Threads
In Jule, threads are OS threads. They are scheduled and managed by the operating system. Threads are powerful and fast but consume system resources and must be used in a controlled manner. Overusing threads can result in excessive resource consumption and may lead to more performance loss than gains. Therefore, it is recommended to work with an optimal number of threads based on the program's needs and the hardware.
For effective use of threads, it is recommended to divide tasks appropriately among threads. While languages like Go allow the creation of thousands of lightweight threads (goroutines), in languages like Jule that use OS threads, creating thousands of threads is not beneficial. Therefore, it is advisable to distribute workloads among threads as efficiently as possible.
For example:
use "std/runtime"
fn task() {
// ...
}
fn main() {
mut k := 0
for k := 0; k < runtime::NumCPU(); k++ {
co task()
}
}
The simple example code above makes concurrent calls to the task
function, equal to the number of CPUs. Dividing tasks like this into the number of CPUs or another optimal number can be beneficial for maximizing resource utilization and improving performance.
Stack Size of Threads
Jule does not interfere with the stack size of threads, including the main thread of the program. Therefore, the stack size of threads can vary depending on the operating system. If this stack size is exceeded, it usually results in a segmentation fault (segfault).
Thread Management
Although Jule uses OS threads and leaves their management to the operating system, the Jule Runtime includes an additional control mechanism over these threads. This mechanism does not interfere with the scheduling and management of threads but tries to optimize the process by partially directing it through the operating system's provided APIs. With the compiler's assistance, it simplifies resource management as much as possible.

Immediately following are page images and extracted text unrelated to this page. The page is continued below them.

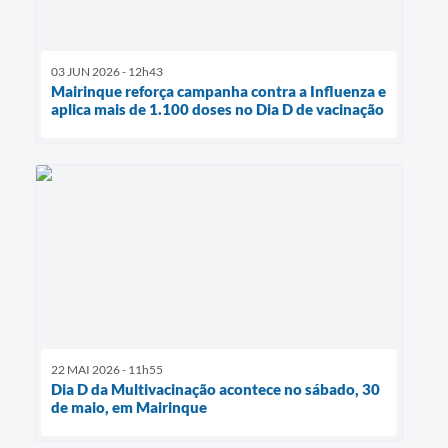
03 JUN 2026 - 12h43
Mairinque reforça campanha contra a Influenza e
aplica mais de 1.100 doses no Dia D de vacinação
22 MAI 2026 - 11h55
Dia D da Multivacinação acontece no sábado, 30
de maio, em Mairinque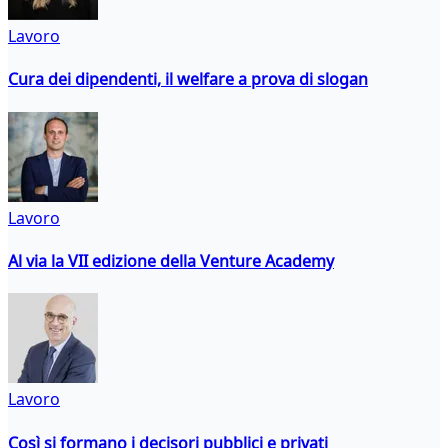
Lavoro
Cura dei dipendenti, il welfare a prova di slogan
Lavoro
Al via la VII edizione della Venture Academy
Lavoro
Così si formano i decisori pubblici e privati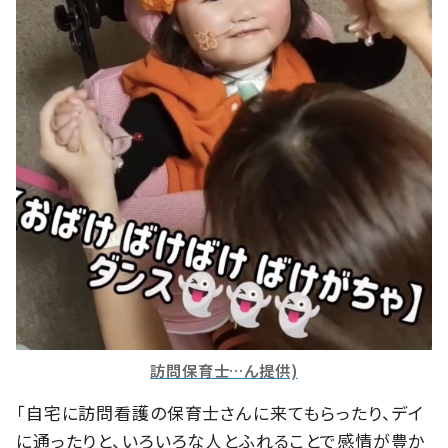
訪問保育士…ん提供)
「自宅に訪問看護の保育士さんに来てもらったり、デイ
に通ったりと、いろいろな人とふれることで感情が豊か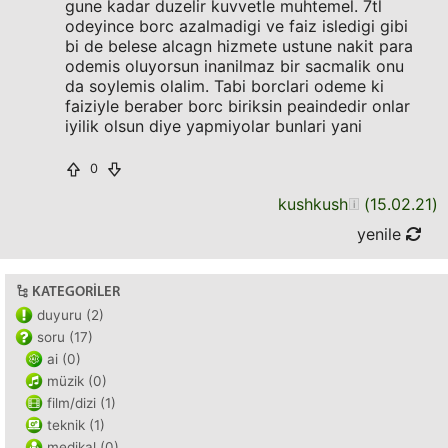
gune kadar duzelir kuvvetle muhtemel. 7tl
odeyince borc azalmadigi ve faiz isledigi gibi
bi de belese alcagn hizmete ustune nakit para
odemis oluyorsun inanilmaz bir sacmalik onu
da soylemis olalim. Tabi borclari odeme ki
faiziyle beraber borc biriksin peaindedir onlar
iyilik olsun diye yapmiyolar bunlari yani
0
kushkush
(
15.02.21
)
yenile
KATEGORILER
duyuru (2)
soru (17)
ai (0)
müzik (0)
film/dizi (1)
teknik (1)
medikal (0)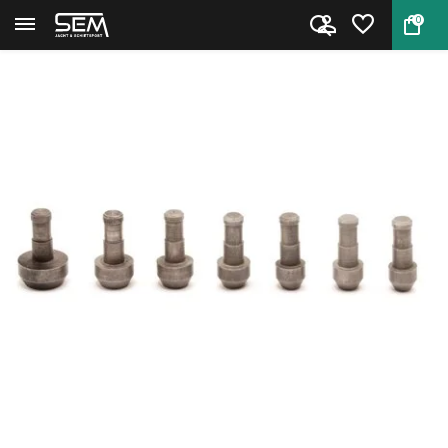
0
Terug
Home
Hornady Pilot #5 .264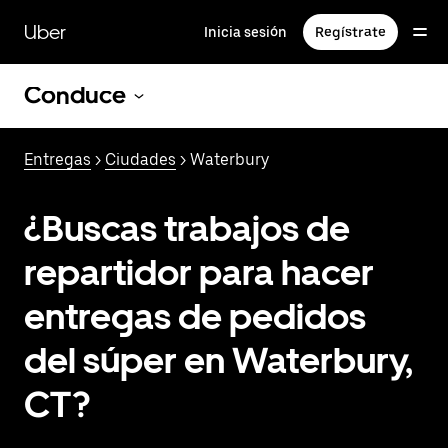
Saltar
al
Uber
Inicia sesión
Regístrate
contenido
principal
Conduce
Entregas
>
Ciudades
> Waterbury
¿Buscas trabajos de
repartidor para hacer
entregas de pedidos
del súper en Waterbury,
CT?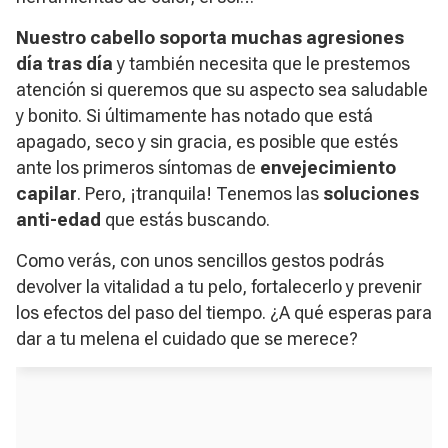
Nuestro cabello soporta muchas agresiones
día tras día
y también necesita que le prestemos
atención si queremos que su aspecto sea saludable
y bonito. Si últimamente has notado que está
apagado, seco y sin gracia, es posible que estés
ante los primeros síntomas de
envejecimiento
capilar
. Pero, ¡tranquila! Tenemos las
soluciones
anti-edad
que estás buscando.
Como verás, con unos sencillos gestos podrás
devolver la vitalidad a tu pelo, fortalecerlo y prevenir
los efectos del paso del tiempo. ¿A qué esperas para
dar a tu melena el cuidado que se merece?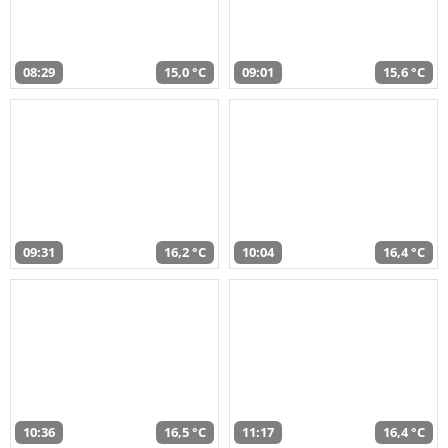
08:29
15,0 °C
09:01
15,6 °C
09:31
16,2 °C
10:04
16,4 °C
10:36
16,5 °C
11:17
16,4 °C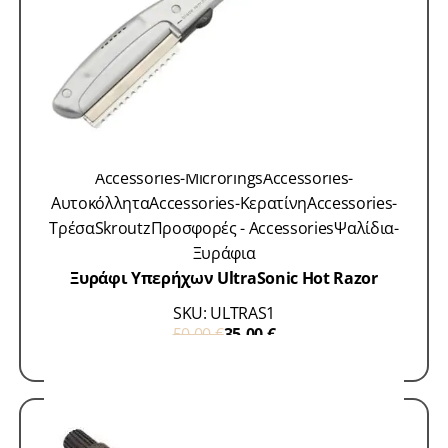
Accessories-Microrings
Accessories-
Αυτοκόλλητα
Accessories-Κερατίνη
Accessories-
Τρέσα
Skroutz
Προσφορές - Accessories
Ψαλίδια-
Ξυράφια
Ξυράφι Υπερήχων UltraSonic Hot Razor
SKU: ULTRAS1
50,00
€
35,00
€
ΠΡΟΣΘΗΚΗ ΣΤΟ ΚΑΛΑΘΙ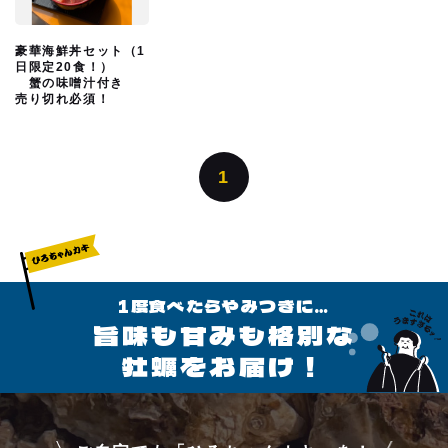
よくあるご質問
豪華海鮮丼セット（1
日限定20食！）
蟹の味噌汁付き
アクセス
売り切れ必須！
お問い合わせ
1
1度食べたらやみつきに…
旨味も甘みも格別な
牡蠣をお届け！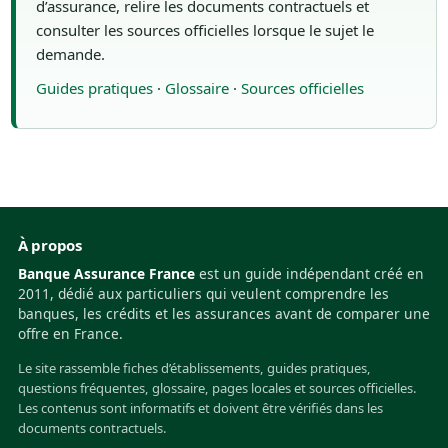
d’assurance, relire les documents contractuels et
consulter les sources officielles lorsque le sujet le
demande.
Guides pratiques
·
Glossaire
·
Sources officielles
À propos
Banque Assurance France
est un guide indépendant créé en
2011, dédié aux particuliers qui veulent comprendre les
banques, les crédits et les assurances avant de comparer une
offre en France.
Le site rassemble fiches d’établissements, guides pratiques,
questions fréquentes, glossaire, pages locales et sources officielles.
Les contenus sont informatifs et doivent être vérifiés dans les
documents contractuels.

When a concurrent call is made, the arguments are stored in a heap-allocated area in the background. When the thread starts running, it invokes the corresponding function using the arguments stored in the heap. Once the thread completes, the associated heap allocations are automatically freed. A function can be invoked both normally and via a concurrent call. In such cases, normal calls to the function do not incur any additional runtime cost. Only concurrent calls will have an extra cost.

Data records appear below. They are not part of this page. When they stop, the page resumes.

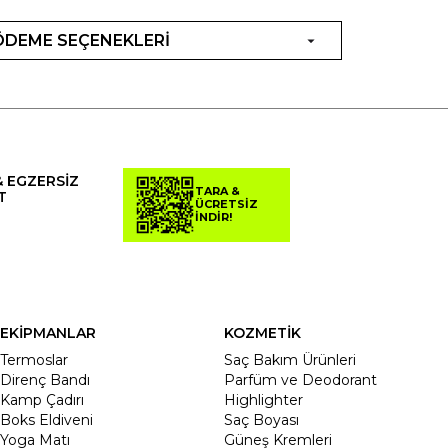
ÖDEME SEÇENEKLERİ
& EGZERSİZ
TARA &
T
ÜCRETSİZ
İNDİR!
EKİPMANLAR
KOZMETİK
Termoslar
Saç Bakım Ürünleri
Direnç Bandı
Parfüm ve Deodorant
Kamp Çadırı
Highlighter
Boks Eldiveni
Saç Boyası
Yoga Matı
Güneş Kremleri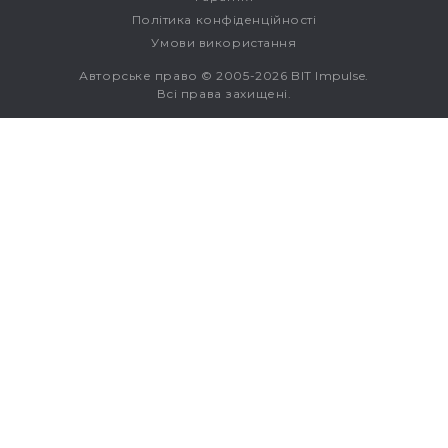
Політика конфіденційності
Умови використання
Авторське право © 2005-2026 BIT Impulse.
Всі права захищені.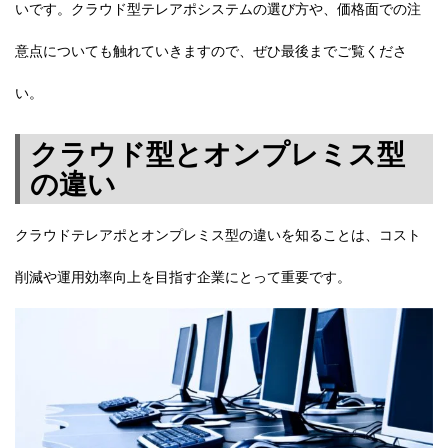
いです。クラウド型テレアポシステムの選び方や、価格面での注
意点についても触れていきますので、ぜひ最後までご覧くださ
い。
クラウド型とオンプレミス型
の違い
クラウドテレアポとオンプレミス型の違いを知ることは、コスト
削減や運用効率向上を目指す企業にとって重要です。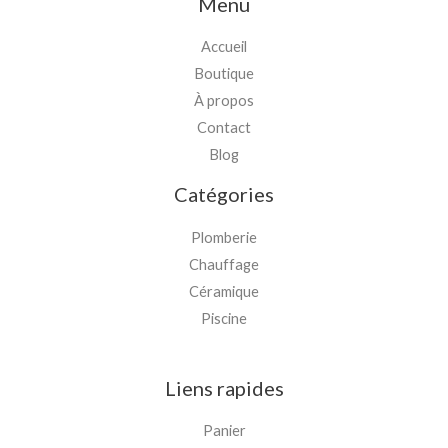
Menu
Accueil
Boutique
À propos
Contact
Blog
Catégories
Plomberie
Chauffage
Céramique
Piscine
Liens rapides
Panier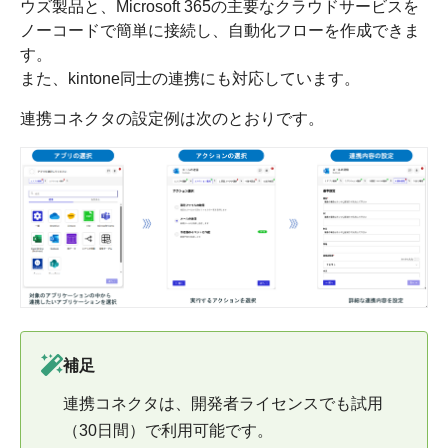
ウズ製品と、Microsoft 365の主要なクラウドサービスを
ノーコードで簡単に接続し、自動化フローを作成できま
す。
また、kintone同士の連携にも対応しています。
連携コネクタの設定例は次のとおりです。
補足
連携コネクタは、開発者ライセンスでも試用
（30日間）で利用可能です。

The Jule Runtime detaches every spawned thread but continues to monitor them. It is aware of all threads as long as they are running and recognizes when they terminate. Additionally, due to its built-in concurrency model, the Jule Runtime performs certain extra management. As a result, besides the thread cost imposed by the operating system, the runtime mechanism employed by Jule incurs an additional cost. However, in most cases, this overhead is negligible.

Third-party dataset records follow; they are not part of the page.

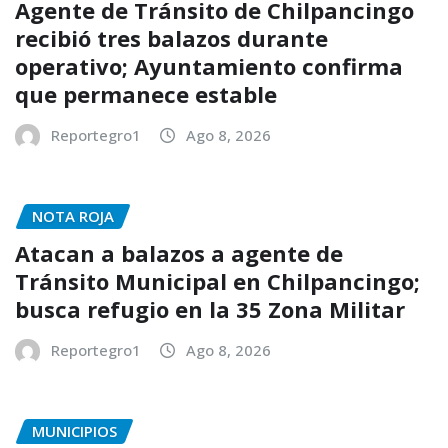
Agente de Tránsito de Chilpancingo
recibió tres balazos durante
operativo; Ayuntamiento confirma
que permanece estable
Reportegro1
Ago 8, 2026
NOTA ROJA
Atacan a balazos a agente de
Tránsito Municipal en Chilpancingo;
busca refugio en la 35 Zona Militar
Reportegro1
Ago 8, 2026
MUNICIPIOS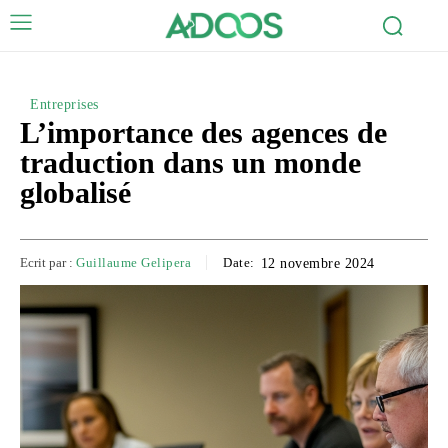
Entreprises
L’importance des agences de
traduction dans un monde
globalisé
Ecrit par :
Guillaume Gelipera
Date:
12 novembre 2024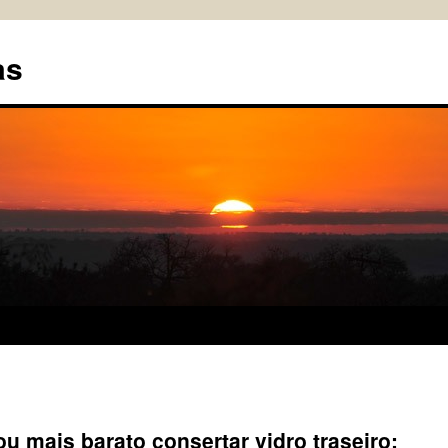
as
u mais barato consertar vidro traseiro;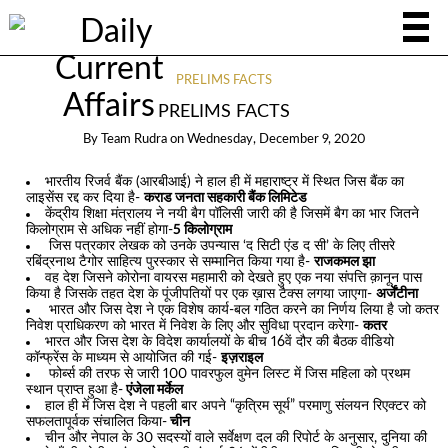
PRELIMS FACTS
PRELIMS FACTS
By
Team Rudra
on
Wednesday, December 9, 2020
भारतीय रिजर्व बैंक (आरबीआई) ने हाल ही में महाराष्ट्र में स्थित जिस बैंक का
लाइसेंस रद्द कर दिया है-
कराड जनता सहकारी बैंक लिमिटेड
केंद्रीय शिक्षा मंत्रालय ने नयी बैग पॉलिसी जारी की है जिसमें बैग का भार जितने
किलोग्राम से अधिक नहीं होगा-
5 किलोग्राम
जिस पत्रकार लेखक को उनके उपन्यास ‘द सिटी एंड द सी’ के लिए तीसरे
रबिंद्रनाथ टैगोर साहित्य पुरस्कार से सम्मानित किया गया है-
राजकमल झा
वह देश जिसने कोरोना वायरस महामारी को देखते हुए एक नया संपत्ति क़ानून पास
किया है जिसके तहत देश के पूंजीपतियों पर एक ख़ास टैक्स लगया जाएगा-
अर्जेंटीना
भारत और जिस देश ने एक विशेष कार्य-बल गठित करने का निर्णय लिया है जो कतर
निवेश प्राधिकरण को भारत में निवेश के लिए और सुविधा प्रदान करेगा-
कतर
भारत और जिस देश के विदेश कार्यालयों के बीच 16वें दौर की बैठक वीडियो
कॉन्फ्रेंस के माध्यम से आयोजित की गई-
इज़राइल
फोर्ब्स की तरफ से जारी 100 पावरफुल वुमेन लिस्ट में जिस महिला को प्रथम
स्थान प्राप्त हुआ है-
एंजेला मर्केल
हाल ही में जिस देश ने पहली बार अपने “कृत्रिम सूर्य” परमाणु संलयन रिएक्टर को
सफलतापूर्वक संचालित किया-
चीन
चीन और नेपाल के 30 सदस्यों वाले सर्वेक्षण दल की रिपोर्ट के अनुसार, दुनिया की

Jule does not use synchronization tools provided by the operating system (such as mutexes and condition variables); instead, these are implemented at the user level. These implementations attempt to use threads in an optimized manner, allowing the suspension and awakening of threads, and may request the operating system to yield CPU to other thread.
The synchronization mechanisms provided built-in by Jule are also uses low-level API provided by the Jule Runtime. So, when a condition variable puts a thread into a waiting state, Jule Runtime records this for the corresponding thread, allowing it to track which threads are suspended in such situations. As a result of these checks, Jule Runtime gives you the opportunity to catch scenarios like deadlocks.
For example:
fn main() {
c := make(chan int)
<-c
}
In the example code above, there are no threads, and the channel attempts to read data. According to the channel's behavior, this program will lock indefinitely, and there will be no chance to receive data. As a result, the runtime will panic with a deadlock error.
Deadlock Analysis
Jule runtime performs deadlock analysis and results in a panic when a deadlock occurs. This analysis attempts to detect locked states as thoroughly as possible, but it is not an exhaustive or in-depth analysis.
For example, a thread might be trying to receive data from an unbuffered channel, but no other thread will ever send data to that channel. In this case, the thread will remain in an infinite wait state. However, the Jule runtime will not consider this a deadlock because it assumes that another running thread(s) may eventually send data to the channel. However, if all threads become suspended in a way that they cannot wake each other, it results in a deadlock.
In other words, deadlock analysis only considers it a deadlock when all threads are inevitably locked. Otherwise, it is possible to have threads waiting indefinitely. For this reason, concurrency requires careful management as always.
The runtime does not always result in a panic due to a deadlock when there is a potential risk of one occurring. During execution, threads might not be executed in an order that leads to a deadlock, but this does not mean a deadlock cannot happen. The same program might encounter a deadlock and trigger a panic during a different runtime execution.
This means it is not a debugging mechanism but rather an auxiliary hint. If a program encounters a definitive deadlock, instead of waiting indefinitely, you get a deadlock panic. This indicates that something is fundamentally wrong with the concurrency in your program.